Yekta Kurtcebe: Filmden çok, yaklaşık bir yıldır herhangi bir basın gösterimine katılmadığım için göremediğim sinema yazarılarını görmeme vesile olan Luc Besson öncelikle sağ olsun. Genel olarak sinema yazarlarımızın kilo aldığına şahit oldum. TRT 2 dönemlerinde platonik duygular beslediğim Alin Taşçıyan dışında kilo alanlara karşı bir burukluk hissetmedim. Sinema yazarlarımızın uzun yıllar Sith Lordluğunu yapan Atilla Dorsay’a karşı Emek Sineması direnişinden bu yana sempatimiz ve saygımız artmıştı. Zaten Atilla Dorsay’a ne kadar kızarsak kızalım hakkını vermemiz gerekiyor. Hayranı olduğumuz sinema sanatının muhteşem anlarına tanıklık, vakanüvislik yapmış biri. Benim için Louise De Funes ile kısa bir röportaj yapmış olması çok değerli örneğin. Kendisi Feriye Sineması’na basın gösterimine on dakika kala geldi. Ufak bi poğaçayla çayı gümletip salona geçti. Filmin ilk dakikaları başlarken muhtemelen tablet tarzı bir aletle not alan (salonda ışık saçan aletler biraz gereksiz) başka bir sinema yazarını, hükümdarvari bir ses tonu ile ‘Kapatacak mısınız o aletinizi’ diye uyardı. Balkonda oturduğumdan aleti göremedim ama Atilla Dorsay’ın sesi benim için yeterliydi. ‘Kapat kardeşim neyse o alet!!!’ Ne yazık ki film Dorsay’ın ses tonu kadar bile iyi değildi. Leon, Le Big Bleu ve akıllara kazınmış Metro filmleri ile gönlümüzde ayrı bir yeri olan Besson, yine yapmış konformistliğini. Fransızın özensizi hiç çekilmiyor. Scarlett Johannson’un güzelliği filmde garnitür olarak kullanılmış. Hikâye hatları fena olmasa da Luc Besson’un doldur boşalt tarzı yönetmenlik anlayışıyla yitip gidiyor. Aralarda anlatımı güçlendirmek için getty ve corbis’den bolca image ve video satın alınmış. O sıkıştırılmış bölümler oldukça sevimsiz. Haktan’ın hakkını vermek istiyorum. Güzel kafayla izlenince gayet memnun kalınacak fakat sonrasında kafada da bir şey kalmayacak olan bu filmi Besson’un madde etkisi altında çekmiş olduğuna inanıyor, iyi seyirler diliyorum.

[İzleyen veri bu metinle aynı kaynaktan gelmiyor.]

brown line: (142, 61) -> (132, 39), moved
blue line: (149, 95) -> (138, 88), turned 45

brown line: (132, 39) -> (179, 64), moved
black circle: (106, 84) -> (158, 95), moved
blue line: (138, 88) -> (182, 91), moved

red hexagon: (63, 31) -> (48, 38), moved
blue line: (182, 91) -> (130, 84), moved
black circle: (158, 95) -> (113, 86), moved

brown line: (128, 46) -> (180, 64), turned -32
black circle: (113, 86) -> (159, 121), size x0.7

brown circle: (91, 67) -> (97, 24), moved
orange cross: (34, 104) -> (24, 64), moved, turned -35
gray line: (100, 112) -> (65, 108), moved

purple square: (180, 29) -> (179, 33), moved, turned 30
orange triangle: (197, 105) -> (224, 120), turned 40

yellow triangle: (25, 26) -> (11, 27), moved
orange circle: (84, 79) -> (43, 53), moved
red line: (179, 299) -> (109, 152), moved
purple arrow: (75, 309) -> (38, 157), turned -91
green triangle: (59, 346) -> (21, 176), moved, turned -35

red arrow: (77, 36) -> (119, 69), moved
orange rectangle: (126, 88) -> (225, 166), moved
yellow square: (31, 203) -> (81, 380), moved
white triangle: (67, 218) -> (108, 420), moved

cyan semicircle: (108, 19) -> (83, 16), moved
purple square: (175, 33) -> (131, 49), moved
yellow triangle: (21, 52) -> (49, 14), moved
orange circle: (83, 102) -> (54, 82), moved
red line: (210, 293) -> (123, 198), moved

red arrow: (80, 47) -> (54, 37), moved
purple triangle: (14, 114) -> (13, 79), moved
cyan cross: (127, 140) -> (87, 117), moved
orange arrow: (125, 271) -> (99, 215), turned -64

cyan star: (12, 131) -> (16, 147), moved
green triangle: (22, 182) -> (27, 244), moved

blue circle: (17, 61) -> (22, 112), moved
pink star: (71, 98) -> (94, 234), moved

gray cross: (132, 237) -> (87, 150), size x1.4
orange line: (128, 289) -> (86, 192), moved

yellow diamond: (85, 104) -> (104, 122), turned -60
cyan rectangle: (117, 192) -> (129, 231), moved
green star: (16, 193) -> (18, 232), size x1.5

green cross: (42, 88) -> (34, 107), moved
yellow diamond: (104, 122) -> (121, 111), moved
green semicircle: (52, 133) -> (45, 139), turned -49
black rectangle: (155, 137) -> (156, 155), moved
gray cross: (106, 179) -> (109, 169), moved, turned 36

Cem Çelik: Bu arada ben güzel kafayla izlemiş olsaydım filmin sonunun 2001: A Space Odyssey’e bağlanacağını zannederdim.lucy1

Haktan Kaan İçel: Zaten sinema yazarlarının çoğunlukla üzerinde durdukları nokta, daha çok suçlama da denilebilir, Luc Besson’u Kubrickçilik oynamakla suçlamışlar. Ancak popcorn kafasıyla Kubrick olamazsınız, biraz daha derin düşünmek lazım fikri hakim insanlarda. Ozancan dışında full seven biri çıkmadı zaten. Ben eğlendim falan ama beklentim aksiyona yüklenmeleriydi. Aniden salak kız hapları bedenine bıraktırınca IQ’sunun yükselip Tanrıcılık oynaması bana kalırsa karakterin değişimi-gelişimi bakımından yararlı olsa da, Scarlett’ın karakterinin sığlığı yüzünden çok ileri gidemiyor işte.
Bir de Morgan Freeman’ı neden sürekli bilge adam karakterinde oynatırırsınız be kardeşim. Ben onun yerinde olsam çok sıkılırdım. Karakter profili önemlidir oyuncular için. Choi Min-sik ise bence yine kült bir karakter yaratmış. Gözünüzü seveyim, adam başlı başına yürüyen karizma, hiçbir şey yapmasa iyi oynar o adam.

Ozancan Demirışık: Öncelikle o Kubrick suçlamalarını mantıklı bulmadığımı söyleyeyim. Besson eğlencelik bir film çekmiş; bu film içerisinde birtakım felsefi konulara değindiği, bir neandertal falan gösterdiği için Kubrickçilik oynadığını düşünmek bana abesle iştigal geliyor. Cem’in filmle ilgili yorumu mesela bana gayet makul geldi. Yönetmenin zaten filmi kendini ciddiye almadan oluşturduğu fikrine kesinlikle katılıyorum. Yekta’yı biraz sert buldum, haklı tarafları da var, bence çok da haklı olmayan tarafları da var. Haktan’ın söylediği “full sevme” meselesine gelince…. Elbette film dört dörtlük demiyorum fakat yapılan eleştiriler de biraz ağır geliyor bana. Açıkçası Besson, Scarlett’ı süper insan konumuna soktuğu bol aksiyonlu bir film çekmek istemiş ve bence bunu gayet de güzel başarmış. Scarlett’ın onu bunu süper güçleriyle dövmesini izlemek nasıl zevkli olmasın? Benzer bir konuyu işleyen Limitless, Lucy’nin yanında çok kasvetli ve sıkıcı kalıyor mesela. Lucy’yi yarın öbür gün seve seve tekrar izlerim, en azından eğlenceli vakit geçiririm ama Limitless’ın bir dakikasını bile tekrar izleyeceğimi zannetmiyorum. Lucy o kadar da derin, ciddiye alınacak bir film değil, evet, ama bence amacı o da değil. Vaat ettiklerini sunduğuna inanıyorum. Besson’ın filmde izlediğimizden farklı bir şey amaçladığını zannetmiyorum, o yüzden de bence öyle büyük bir başarısızlık söz konusu değil. Ha filmle ilgili şikâyetlerim yok mu, tabii ki var. Morgan Freeman’ın karakteri neredeyse hiç oturmamış, Besson’ın klasik mafya karakteri Min-sik Choi’nin başarılı performansına rağmen artık bayağı eskidiği için pe bir şey ifade etmiyor (tabii aksiyon sahnelerinde çok işe yarayan bir karakter, o ayrı.) vesaire. Ve evet bilimsel açıdan da felsefi açıdan çok mantık arz etmeyen birtakım fikirler yok değil ama Luc Besson “bunlar tüm dünya çapında geçerli kanunlardır” demiyor ki, kendince bulduğu cevapları filme yedirmiş sadece. Uzun sözün kısası, ben Lucy’yi entelektüel yönümden çok sinemaya eğlenmeye giden çocuksu yanımla sevdim, pişman da değilim.